:: DATA ::

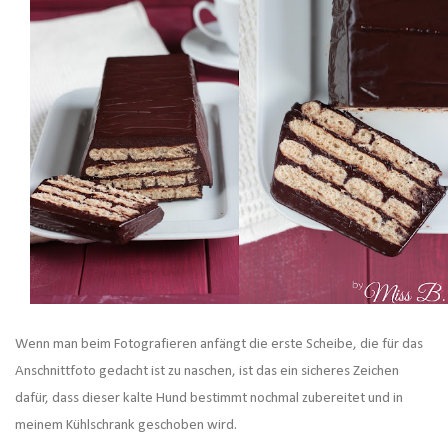
Wenn man beim Fotografieren anfängt die erste Scheibe, die für das
Anschnittfoto gedacht ist zu naschen, ist das ein sicheres Zeichen
dafür, dass dieser kalte Hund bestimmt nochmal zubereitet und in
meinem Kühlschrank geschoben wird.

:::

WHAT TO DO
Would you set down the material exactly as it stands, without the pictures?

EXERCISE OUTPUT
Wenn man beim Fotografieren anfängt die erste Scheibe, die für das
Anschnittfoto gedacht ist zu naschen, ist das ein sicheres Zeichen
dafür, dass dieser kalte Hund bestimmt nochmal zubereitet und in
meinem Kühlschrank geschoben wird.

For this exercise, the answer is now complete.